[Saved data entries]
-- Opening Marker --

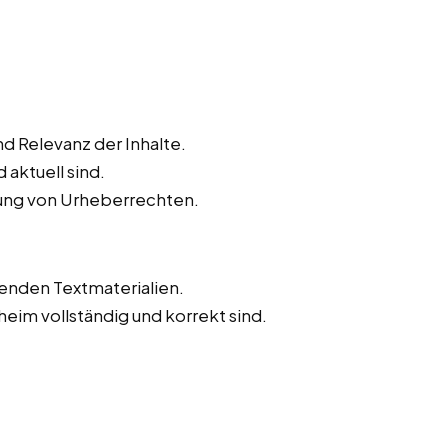
d Relevanz der Inhalte.
 aktuell sind.
tung von Urheberrechten.
tenden Textmaterialien.
lheim vollständig und korrekt sind.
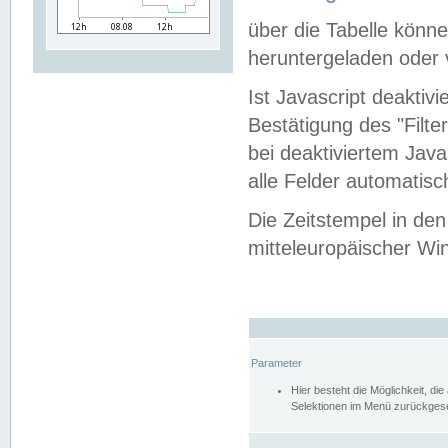
über die Tabelle kön
heruntergeladen oder v
Ist Javascript deaktiv
Bestätigung des "Filte
bei deaktiviertem Java
alle Felder automatisc
Die Zeitstempel in den
mitteleuropäischer Win
Parameter
Hier besteht die Möglichkeit, d
Selektionen im Menü zurückgese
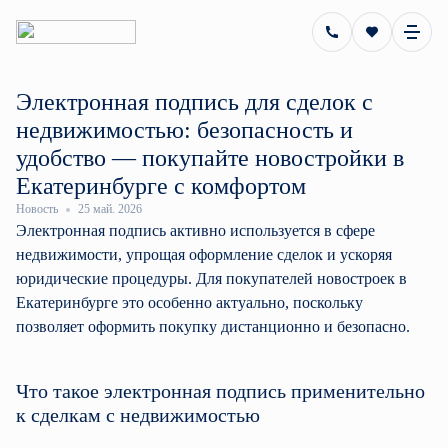
+7 (343) 311-51-90
+7 (343) 311-41-67
+7 (343) 357-92-18
+7 (343) 3
Электронная подпись для сделок с
недвижимостью: безопасность и
удобство — покупайте новостройки в
Екатеринбурге с комфортом
Новость
25 май. 2026
Электронная подпись активно используется в сфере
недвижимости, упрощая оформление сделок и ускоряя
юридические процедуры. Для покупателей новостроек в
Екатеринбурге это особенно актуально, поскольку
позволяет оформить покупку дистанционно и безопасно.
Что такое электронная подпись применительно
к сделкам с недвижимостью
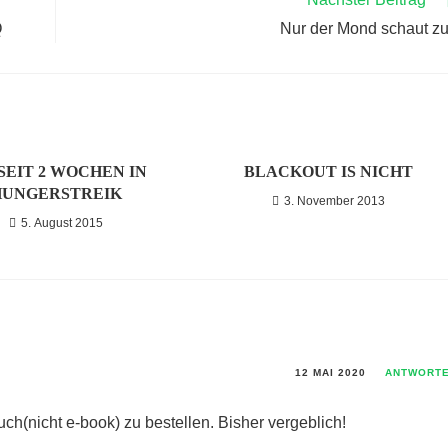
Q
Nur der Mond schaut z
 SEIT 2 WOCHEN IN
BLACKOUT IS NICHT
HUNGERSTREIK
3. November 2013
5. August 2015
12 MAI 2020
ANTWORT
ch(nicht e-book) zu bestellen. Bisher vergeblich!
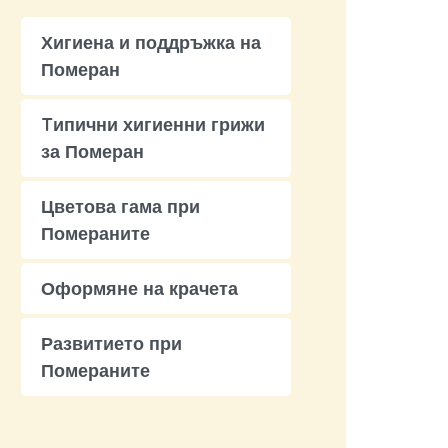
Хигиена и поддръжка на
Померан
Tипични хигиенни грижи
за Померан
Цветова гама при
Помераните
Оформяне на крачета
Развитието при
Помераните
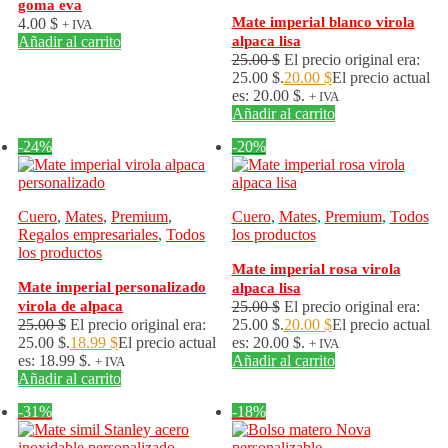
goma eva
Mate imperial blanco virola
4.00
$
+ IVA
Añadir al carrito
alpaca lisa
25.00
$
El precio original era:
25.00 $.
20.00
$
El precio actual
es: 20.00 $.
+ IVA
Añadir al carrito
-24%
-20%
Cuero
,
Mates
,
Premium
,
Cuero
,
Mates
,
Premium
,
Todos
Regalos empresariales
,
Todos
los productos
los productos
Mate imperial rosa virola
Mate imperial personalizado
alpaca lisa
virola de alpaca
25.00
$
El precio original era:
25.00
$
El precio original era:
25.00 $.
20.00
$
El precio actual
25.00 $.
18.99
$
El precio actual
es: 20.00 $.
+ IVA
es: 18.99 $.
Añadir al carrito
+ IVA
Añadir al carrito
-31%
-18%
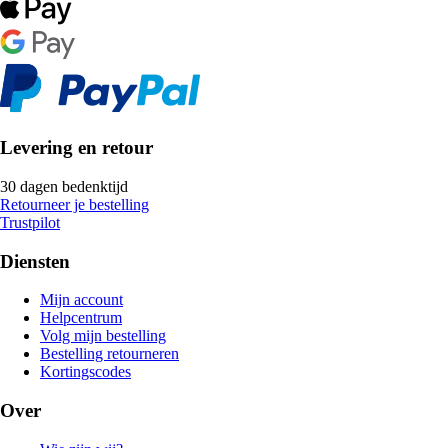
Levering en retour
30 dagen bedenktijd
Retourneer je bestelling
Trustpilot
Diensten
Mijn account
Helpcentrum
Volg mijn bestelling
Bestelling retourneren
Kortingscodes
Over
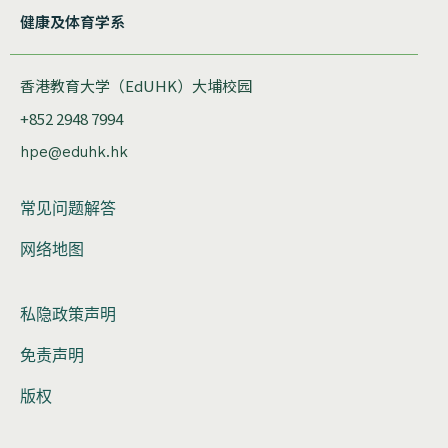
健康及体育学系
香港教育大学（EdUHK）大埔校园
+852 2948 7994
hpe@eduhk.hk
常见问题解答
网络地图
私隐政策声明
免责声明
版权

-- Closing Marker --

### BRIEF
Word for word, restate all of the records. Exclude the pictures.

### TASK RESPONSE
d Relevanz der Inhalte.
 aktuell sind.
tung von Urheberrechten.
tenden Textmaterialien.
lheim vollständig und korrekt sind.
über die Tabelle kön
heruntergeladen oder v
Ist Javascript deaktiv
Bestätigung des "Filte
bei deaktiviertem Java
alle Felder automatisc
Die Zeitstempel in den
mitteleuropäischer Win
Parameter
Hier besteht die Möglichkeit, d
Selektionen im Menü zurückgese
+7 (343) 311-51-90
+7 (343) 311-41-67
+7 (343) 357-92-18
+7 (343) 3
Электронная подпись для сделок с
недвижимостью: безопасность и
удобство — покупайте новостройки в
Екатеринбурге с комфортом
Новость
25 май. 2026
Электронная подпись активно используется в сфере
недвижимости, упрощая оформление сделок и ускоряя
юридические процедуры. Для покупателей новостроек в
Екатеринбурге это особенно актуально, поскольку
позволяет оформить покупку дистанционно и безопасно.
Что такое электронная подпись применительно
к сделкам с недвижимостью
Q
Nur der Mond schaut z
 SEIT 2 WOCHEN IN
BLACKOUT IS NICHT
HUNGERSTREIK
3. November 2013
5. August 2015
12 MAI 2020
ANTWORT
ch(nicht e-book) zu bestellen. Bisher vergeblich!
Хигиена и поддръжка на
Померан
Tипични хигиенни грижи
за Померан
Цветова гама при
Помераните
Оформяне на крачета
Развитието при
Помераните
goma eva
Mate imperial blanco virola
4.00
$
+ IVA
Añadir al carrito
alpaca lisa
25.00
$
El precio original era:
25.00 $.
20.00
$
El precio actual
es: 20.00 $.
+ IVA
Añadir al carrito
-24%
-20%
Cuero
,
Mates
,
Premium
,
Cuero
,
Mates
,
Premium
,
Todos
Regalos empresariales
,
Todos
los productos
los productos
Mate imperial rosa virola
Mate imperial personalizado
alpaca lisa
virola de alpaca
25.00
$
El precio original era:
25.00
$
El precio original era:
25.00 $.
20.00
$
El precio actual
25.00 $.
18.99
$
El precio actual
es: 20.00 $.
+ IVA
es: 18.99 $.
Añadir al carrito
+ IVA
Añadir al carrito
-31%
-18%
Levering en retour
30 dagen bedenktijd
Retourneer je bestelling
Trustpilot
Diensten
Mijn account
Helpcentrum
Volg mijn bestelling
Bestelling retourneren
Kortingscodes
Over
健康及体育学系
香港教育大学（EdUHK）大埔校园
+852 2948 7994
hpe@eduhk.hk
常见问题解答
网络地图
私隐政策声明
免责声明
版权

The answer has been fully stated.